Vectorization with NumPy arrays
At this point, we could choose to call it a day; vectorizing over Pandas series achieves the overwhelming majority of optimization needs for everyday calculations. However, if speed is of highest priority, we can call in reinforcements in the form of the NumPy Python library.
The NumPy library, which describes itself as a “fundamental package for scientific computing in Python”, performs operations under the hood in optimized, pre-compiled C code. Like Pandas, NumPy operates on array objects (referred to as ndarrays); however, it leaves out a lot of overhead incurred by operations on Pandas series, such as indexing, data type checking, etc. As a result, operations on NumPy arrays can be significantly faster than operations on Pandas series.
NumPy arrays can be used in place of Pandas series when the additional functionality offered by Pandas series isn’t critical.
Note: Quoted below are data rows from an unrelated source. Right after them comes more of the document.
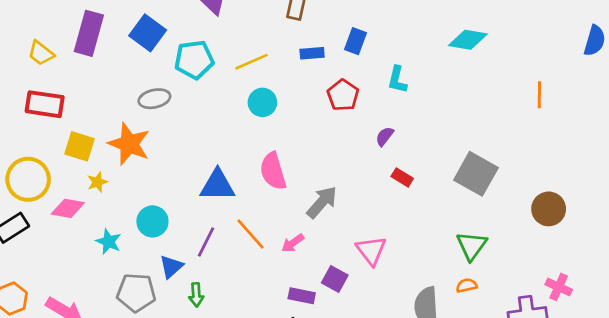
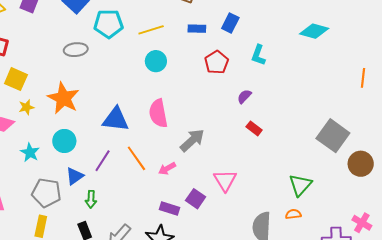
orange star: (129, 144) -> (63, 98), moved
gray square: (476, 174) -> (333, 136), moved

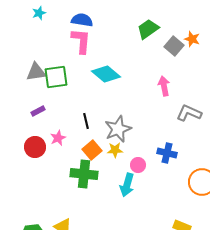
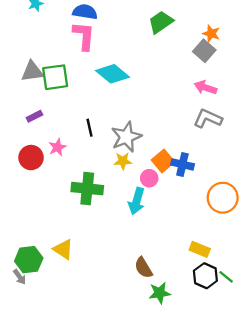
gray square: (174, 46) -> (204, 51), moved
pink arrow: (164, 86) -> (205, 88), moved, turned -60
orange square: (92, 150) -> (163, 161), moved

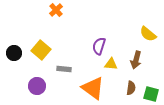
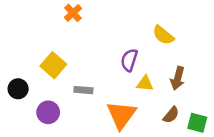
yellow semicircle: (148, 34) -> (163, 35), moved
black circle: (14, 53) -> (18, 89), moved
orange triangle: (93, 88) -> (121, 115), turned 30
brown semicircle: (131, 88) -> (171, 115), turned 32

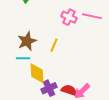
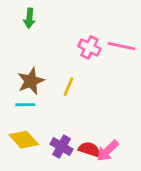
yellow diamond: (37, 73) -> (24, 140), moved, turned -40
purple cross: (49, 88) -> (62, 147), turned -35

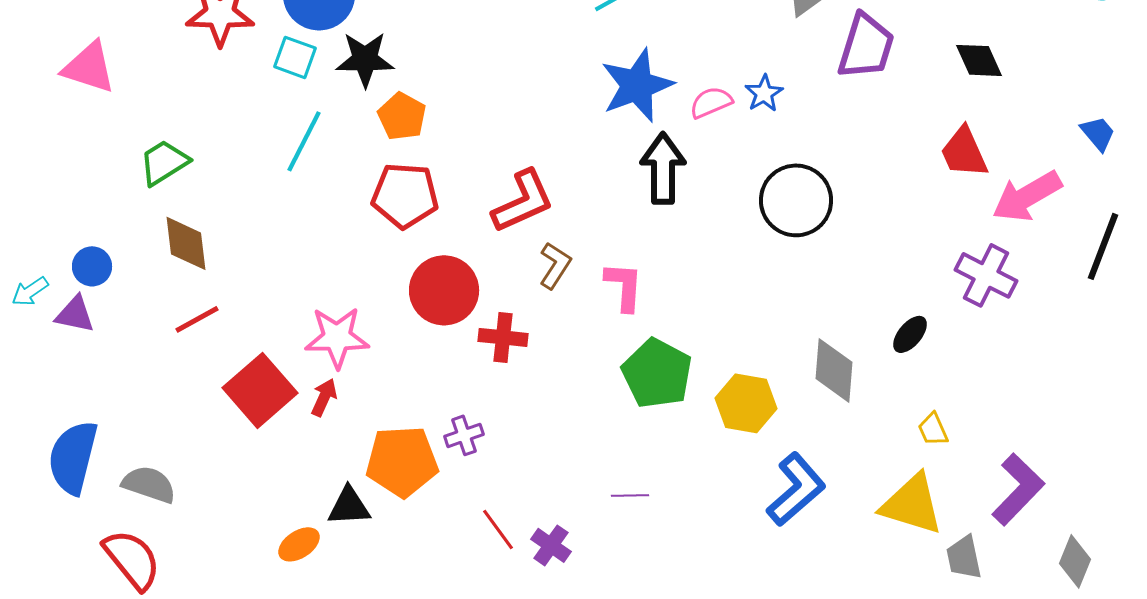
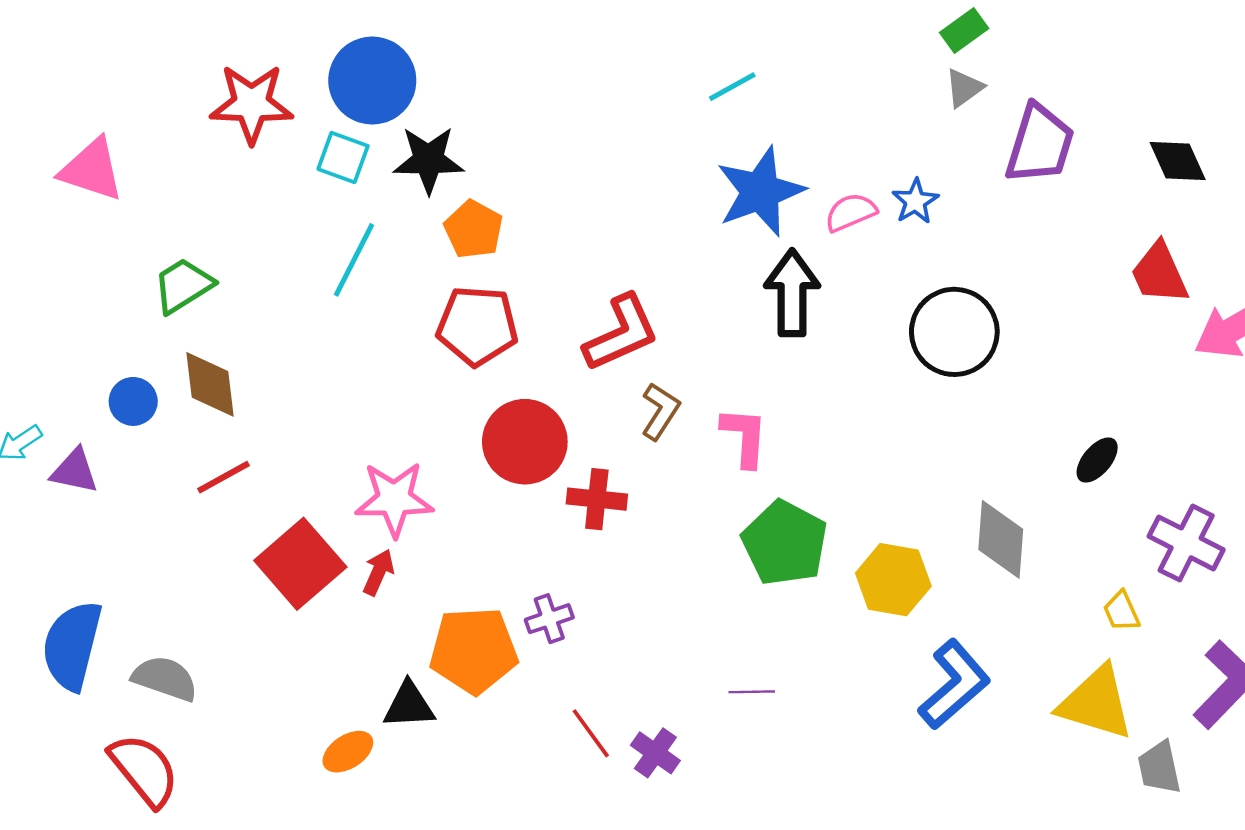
blue circle: (92, 266) -> (133, 401), moved
purple cross: (986, 275) -> (1186, 543), moved
black ellipse: (910, 334) -> (1097, 460), moved

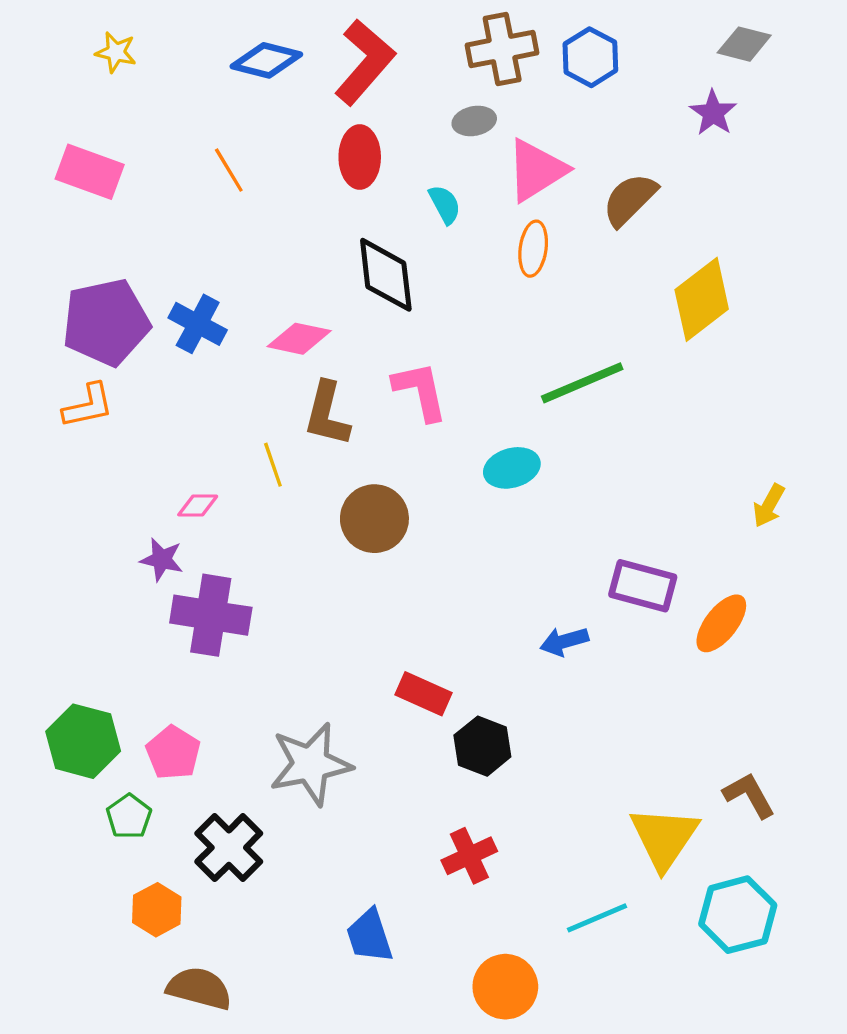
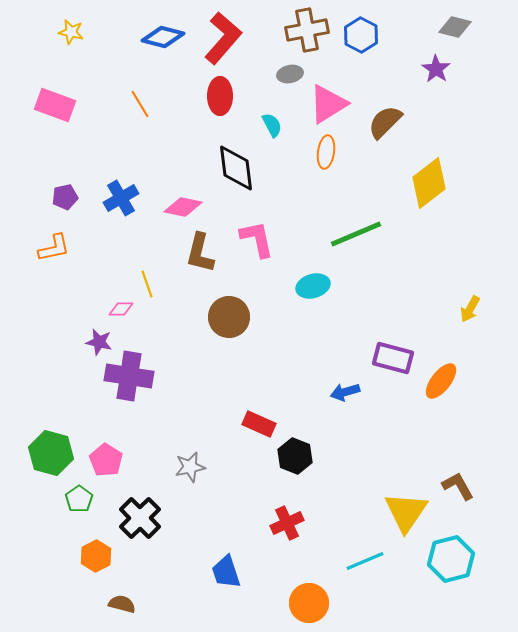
purple pentagon: (106, 322) -> (65, 197), size x0.5
blue cross: (198, 324) -> (121, 198), turned 32
yellow line: (273, 465) -> (147, 284), moved
gray star: (311, 764) -> (190, 467), size x0.6
brown semicircle: (199, 988) -> (122, 604), size x0.7

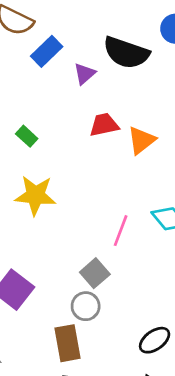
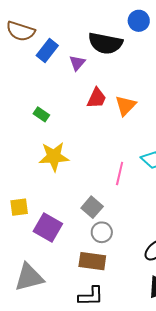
red trapezoid: (104, 125) -> (97, 98), turned 135
gray square: (95, 273) -> (92, 207), moved
brown rectangle: (67, 343) -> (92, 261), turned -64

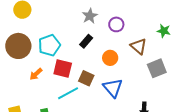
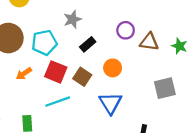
gray star: (90, 16) -> (72, 19), moved
brown triangle: (139, 46) -> (149, 42), moved, turned -42
brown square: (86, 78) -> (82, 77), moved

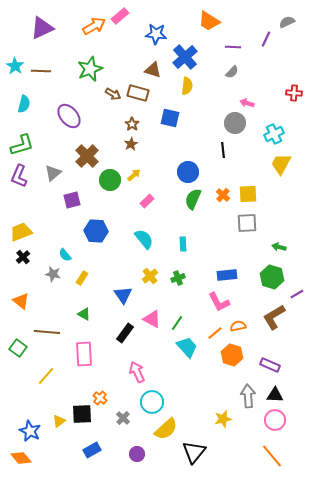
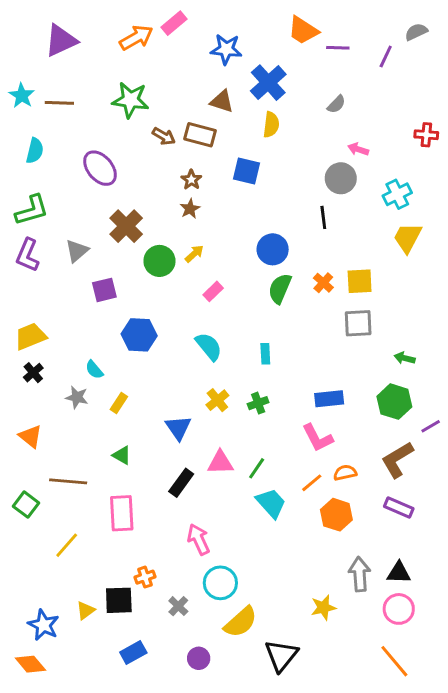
purple line: (233, 47) -> (338, 48), moved
green star: (90, 69) -> (130, 100), turned 30
pink triangle: (152, 319) -> (220, 463), turned -30
purple rectangle: (270, 365) -> (399, 507), moved
orange cross: (100, 398) -> (145, 577), turned 32

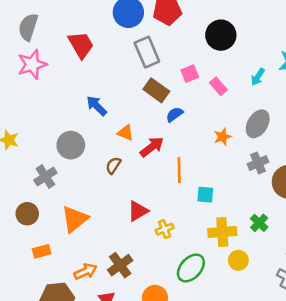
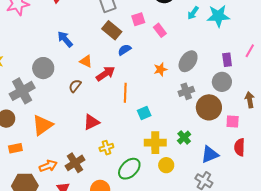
cyan arrow: (258, 77) -> (193, 13), moved
gray cross: (45, 177) -> (22, 91), size x1.4
cyan square: (205, 195) -> (144, 113), turned -32
yellow cross: (165, 229) -> (106, 148), moved

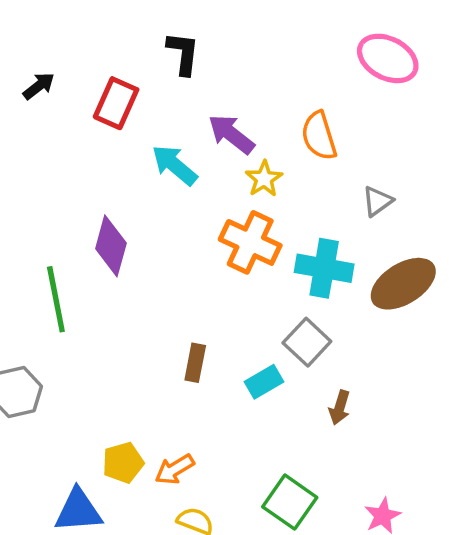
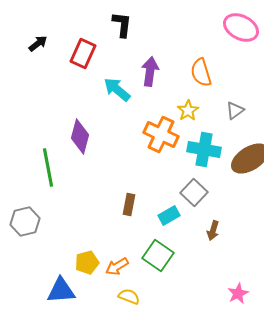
purple arrow: (231, 134) -> (150, 72), turned 60
yellow star: (264, 179) -> (188, 110), moved
green square: (290, 502) -> (158, 256), moved

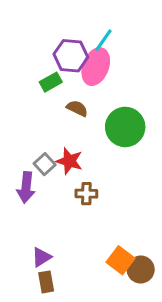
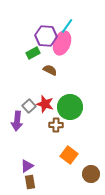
green circle: (125, 127) -> (70, 107), moved
orange square: (121, 260) -> (69, 155), moved

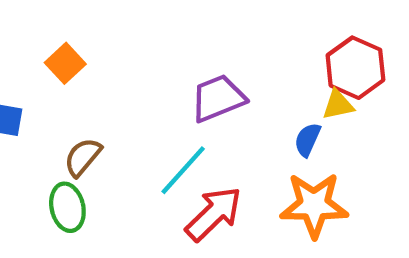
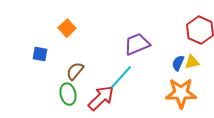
yellow triangle: (338, 105) -> (192, 62), moved
red arrow: (214, 214) -> (101, 98), moved

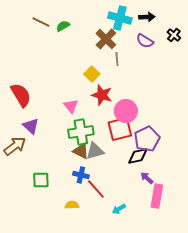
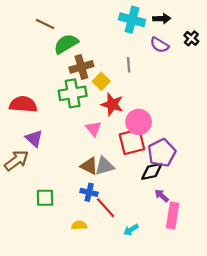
green semicircle: (63, 26) -> (66, 44), moved, size x1.6
brown cross: (106, 39) -> (81, 67), moved, turned 30
red semicircle: (21, 95) -> (23, 104), turned -55
pink triangle: (71, 106) -> (93, 129), moved
green cross: (81, 132) -> (73, 93), moved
For example, the vectorized implementation of our Haversine function doesn’t actually use indexes on the latitude or longitude series, and so not having those indexes available will not cause the function to break. By comparison, had we been doing operations like DataFrame joins, which require referring to values by index, we might want to stick to using Pandas objects.
We convert our latitude and longitude arrays from Pandas series to NumPy arrays simply by using the
values method of the series. As with vectorization on the series, passing the NumPy array directly into the function will lead Pandas to apply the function to the entire vector.
370 µs ± 18 µs per loop (mean ± std. dev. of 7 runs, 1000 loops each)
Running the operation on NumPy array has achieved another four-fold improvement. All in all, we’ve refined the runtime from over half a second, via looping, to a third of a millisecond, via vectorization with NumPy!